Opening Position Disclosures must also be made by the offeree company and by any offeror and Dealing Disclosures must also be made by the offeree company, by any offeror and by any persons acting in concert with any of them (see Rules 8.1, 8.2 and 8.4).

Details of the offeree and offeror companies in respect of whose relevant securities Opening Position Disclosures and Dealing Disclosures must be made can be found in the Disclosure Table on the Takeover Panel's website at www.thetakeoverpanel.org.uk, including details of the number of relevant securities in issue, when the offer period commenced and when any offeror was first identified. You should contact the Panel's Market Surveillance Unit on +44 (0)20 7638 0129 if you are in any doubt as to whether you are required to make an Opening Position Disclosure or a Dealing Disclosure.

Publication on website

A copy of this announcement will be made available at www.salamander-energy.com no later than 12:00 noon (London time) on 15 January 2015 (being the business day following the date of this announcement) in accordance with Rule 30.4 of the Code. The content of the website referred to in this announcement is not incorporated into and does not form part of this announcement.

Forward looking statements

Some of the statements in this announcement include forward-looking statements which reflect the Salamander group's (the "Group") or, as applicable, the directors' of Salamander (the "Directors") current views with respect to financial performance, business strategy, plans and objectives of management for future operations (including development plans relating to the Group's exploration and production). These statements include forward-looking statements both with respect to the Group and the sectors and industries in which the Group operates. Statements which include the words "expects", "intends", "plans", "believes", "projects", "anticipates", "will", "targets", "aims", "may", "would", "could", "continue", their negative variations and similar statements of a future or forward-looking nature identify forward-looking statements for the purposes of the U.S. federal securities laws or otherwise. All forward-looking statements address matters that involve risks and uncertainties many of which are beyond the control of the Group. Accordingly, there are or will be important factors that could cause the Group's actual results to differ materially from those indicated in these statements.

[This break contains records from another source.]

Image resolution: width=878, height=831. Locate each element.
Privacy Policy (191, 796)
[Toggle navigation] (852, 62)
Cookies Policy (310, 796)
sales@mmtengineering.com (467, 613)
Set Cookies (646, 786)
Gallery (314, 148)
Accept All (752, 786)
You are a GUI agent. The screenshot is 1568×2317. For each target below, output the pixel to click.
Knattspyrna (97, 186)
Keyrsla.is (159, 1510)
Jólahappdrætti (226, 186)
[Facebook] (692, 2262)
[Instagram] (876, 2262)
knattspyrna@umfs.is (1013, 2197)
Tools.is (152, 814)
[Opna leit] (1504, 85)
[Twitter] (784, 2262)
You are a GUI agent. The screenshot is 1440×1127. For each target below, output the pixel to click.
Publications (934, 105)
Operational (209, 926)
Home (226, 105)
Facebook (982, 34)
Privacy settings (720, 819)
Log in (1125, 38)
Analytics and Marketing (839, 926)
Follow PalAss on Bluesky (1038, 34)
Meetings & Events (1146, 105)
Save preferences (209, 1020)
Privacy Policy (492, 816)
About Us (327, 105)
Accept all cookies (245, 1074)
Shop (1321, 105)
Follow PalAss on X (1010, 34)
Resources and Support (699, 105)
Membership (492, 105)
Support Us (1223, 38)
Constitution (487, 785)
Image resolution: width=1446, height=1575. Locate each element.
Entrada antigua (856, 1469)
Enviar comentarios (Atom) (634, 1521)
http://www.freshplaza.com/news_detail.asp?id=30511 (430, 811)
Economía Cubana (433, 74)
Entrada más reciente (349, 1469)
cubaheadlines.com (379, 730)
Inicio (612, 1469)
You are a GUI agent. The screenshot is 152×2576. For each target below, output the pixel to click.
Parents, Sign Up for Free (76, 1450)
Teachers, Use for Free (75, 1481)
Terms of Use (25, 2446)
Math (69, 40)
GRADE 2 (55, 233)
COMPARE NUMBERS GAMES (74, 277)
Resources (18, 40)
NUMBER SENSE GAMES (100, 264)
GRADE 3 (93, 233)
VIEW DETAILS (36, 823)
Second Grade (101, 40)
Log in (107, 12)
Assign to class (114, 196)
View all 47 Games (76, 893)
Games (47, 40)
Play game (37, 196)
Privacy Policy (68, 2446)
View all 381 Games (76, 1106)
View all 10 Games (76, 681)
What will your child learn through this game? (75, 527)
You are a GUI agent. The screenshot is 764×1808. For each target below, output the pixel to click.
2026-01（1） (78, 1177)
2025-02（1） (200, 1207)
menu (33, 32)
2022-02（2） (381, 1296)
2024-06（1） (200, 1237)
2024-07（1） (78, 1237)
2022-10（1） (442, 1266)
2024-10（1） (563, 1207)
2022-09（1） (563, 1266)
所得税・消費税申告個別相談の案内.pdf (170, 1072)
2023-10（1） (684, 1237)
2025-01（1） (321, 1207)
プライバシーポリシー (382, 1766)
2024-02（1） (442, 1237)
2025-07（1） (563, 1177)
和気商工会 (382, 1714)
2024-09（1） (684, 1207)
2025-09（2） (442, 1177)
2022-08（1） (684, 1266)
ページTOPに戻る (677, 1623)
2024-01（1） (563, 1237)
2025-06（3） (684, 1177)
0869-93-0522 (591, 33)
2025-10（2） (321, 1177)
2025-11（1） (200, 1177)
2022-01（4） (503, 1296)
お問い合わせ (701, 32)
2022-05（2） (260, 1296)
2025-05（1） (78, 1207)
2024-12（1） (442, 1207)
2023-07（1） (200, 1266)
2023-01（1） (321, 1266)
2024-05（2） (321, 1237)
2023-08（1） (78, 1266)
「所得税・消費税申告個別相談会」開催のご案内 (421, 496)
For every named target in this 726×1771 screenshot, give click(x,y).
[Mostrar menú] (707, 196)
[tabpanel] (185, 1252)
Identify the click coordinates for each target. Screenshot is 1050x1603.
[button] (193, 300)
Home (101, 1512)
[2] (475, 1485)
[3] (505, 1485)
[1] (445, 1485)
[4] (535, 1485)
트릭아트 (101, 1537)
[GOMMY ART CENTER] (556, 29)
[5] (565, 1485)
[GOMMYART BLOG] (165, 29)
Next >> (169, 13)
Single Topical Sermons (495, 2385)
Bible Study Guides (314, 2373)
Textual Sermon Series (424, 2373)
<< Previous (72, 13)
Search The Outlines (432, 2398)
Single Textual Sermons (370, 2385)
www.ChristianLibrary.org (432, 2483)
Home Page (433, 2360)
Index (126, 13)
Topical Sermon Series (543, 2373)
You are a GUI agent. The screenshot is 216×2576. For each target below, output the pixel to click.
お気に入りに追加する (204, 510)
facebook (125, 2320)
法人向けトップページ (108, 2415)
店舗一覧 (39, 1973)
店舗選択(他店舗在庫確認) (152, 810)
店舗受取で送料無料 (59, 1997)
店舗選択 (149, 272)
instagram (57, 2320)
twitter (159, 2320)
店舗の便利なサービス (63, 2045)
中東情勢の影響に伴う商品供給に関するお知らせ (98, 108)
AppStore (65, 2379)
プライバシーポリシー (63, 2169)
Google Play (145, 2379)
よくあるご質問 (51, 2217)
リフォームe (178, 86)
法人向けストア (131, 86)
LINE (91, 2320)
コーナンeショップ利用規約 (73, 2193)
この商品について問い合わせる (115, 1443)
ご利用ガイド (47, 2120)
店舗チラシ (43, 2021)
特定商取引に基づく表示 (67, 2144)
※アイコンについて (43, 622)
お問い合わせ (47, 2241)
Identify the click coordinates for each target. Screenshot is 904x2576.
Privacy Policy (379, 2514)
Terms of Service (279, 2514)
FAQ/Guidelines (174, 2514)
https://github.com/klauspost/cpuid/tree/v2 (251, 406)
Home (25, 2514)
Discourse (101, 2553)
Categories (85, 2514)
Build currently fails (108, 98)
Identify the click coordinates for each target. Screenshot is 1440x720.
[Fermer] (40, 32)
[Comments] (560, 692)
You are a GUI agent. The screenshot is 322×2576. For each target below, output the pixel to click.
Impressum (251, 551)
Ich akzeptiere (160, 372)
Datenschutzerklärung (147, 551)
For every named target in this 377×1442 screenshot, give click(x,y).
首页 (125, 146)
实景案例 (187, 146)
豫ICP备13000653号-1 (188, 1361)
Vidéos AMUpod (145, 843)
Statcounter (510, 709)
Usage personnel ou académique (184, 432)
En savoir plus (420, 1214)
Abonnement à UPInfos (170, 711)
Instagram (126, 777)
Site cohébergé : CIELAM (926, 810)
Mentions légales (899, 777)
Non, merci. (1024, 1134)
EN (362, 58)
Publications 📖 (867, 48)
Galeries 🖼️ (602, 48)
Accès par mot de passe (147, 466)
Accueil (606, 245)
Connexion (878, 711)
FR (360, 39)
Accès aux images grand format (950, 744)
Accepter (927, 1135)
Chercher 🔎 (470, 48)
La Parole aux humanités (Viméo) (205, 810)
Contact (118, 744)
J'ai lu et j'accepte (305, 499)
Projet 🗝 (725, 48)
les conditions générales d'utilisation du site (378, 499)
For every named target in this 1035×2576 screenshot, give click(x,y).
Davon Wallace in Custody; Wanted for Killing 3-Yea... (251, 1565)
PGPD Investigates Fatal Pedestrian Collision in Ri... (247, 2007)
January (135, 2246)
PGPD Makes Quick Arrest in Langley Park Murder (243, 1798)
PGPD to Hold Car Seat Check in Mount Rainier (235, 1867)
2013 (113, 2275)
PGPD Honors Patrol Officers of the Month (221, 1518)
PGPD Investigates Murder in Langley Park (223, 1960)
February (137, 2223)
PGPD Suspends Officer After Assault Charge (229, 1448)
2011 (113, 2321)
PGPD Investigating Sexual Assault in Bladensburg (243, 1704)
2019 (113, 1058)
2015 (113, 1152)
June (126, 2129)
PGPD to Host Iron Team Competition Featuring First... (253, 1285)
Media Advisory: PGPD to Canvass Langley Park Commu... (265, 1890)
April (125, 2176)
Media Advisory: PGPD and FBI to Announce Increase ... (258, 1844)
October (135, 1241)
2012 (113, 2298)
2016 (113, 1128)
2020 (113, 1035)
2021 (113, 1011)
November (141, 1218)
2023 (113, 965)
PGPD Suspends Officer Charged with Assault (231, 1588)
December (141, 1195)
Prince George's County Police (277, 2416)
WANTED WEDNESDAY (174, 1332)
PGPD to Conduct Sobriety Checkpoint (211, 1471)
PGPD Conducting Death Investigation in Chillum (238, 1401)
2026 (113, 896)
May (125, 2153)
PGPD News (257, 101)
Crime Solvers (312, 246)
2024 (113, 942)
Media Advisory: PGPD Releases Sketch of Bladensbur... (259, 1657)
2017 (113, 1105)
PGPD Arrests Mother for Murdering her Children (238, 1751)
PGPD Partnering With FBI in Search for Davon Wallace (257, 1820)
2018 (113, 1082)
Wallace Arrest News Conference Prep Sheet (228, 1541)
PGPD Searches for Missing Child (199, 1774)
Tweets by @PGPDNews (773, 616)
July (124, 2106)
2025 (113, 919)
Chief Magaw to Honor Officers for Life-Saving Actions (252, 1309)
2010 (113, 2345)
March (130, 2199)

These factors include but are not limited to the following factors:  declines in oil or gas prices; energy demand in South-East Asia;  accuracy of the estimates of the Group's reserves and resources;  the Group's ability to implement successfully any of its business strategies; the Group's ability to fund its future operations and capital needs through borrowing or otherwise; outcome of the exploration activities; increased operating costs; the Group's ability to obtain necessary regulatory approvals; competition in the markets where the Group operates; changes in tax rates; changes in accounting standards or practices; inflation and fluctuations in exchange rates; the impact of general business and global economic conditions; changes in political, economic, legal or social conditions in Thailand, Indonesia, or Laos; changes in the policies of the governments of Thailand, Indonesia, or Laos; and the Group's success in identifying other risks relating to its business and managing the risks relating to the aforementioned factors.

Any forward-looking statements in this announcement reflect the Group's or, as applicable, the Directors' current views with respect to future events and are subject to these and other risks, uncertainties and assumptions relating to the Group's business, results of operations and growth strategy. Each forward-looking statement speaks only as of the date of this announcement. Subject to any obligations under applicable law, rules and regulations, neither Salamander nor the Directors undertakes any obligation to publicly update or review any forward-looking statement or other information contained in this announcement whether as a result of new information, future developments or otherwise. All subsequent written and oral forward-looking statements attributable to the Group or individuals acting on behalf of the Group are expressly qualified in their entirety by this paragraph.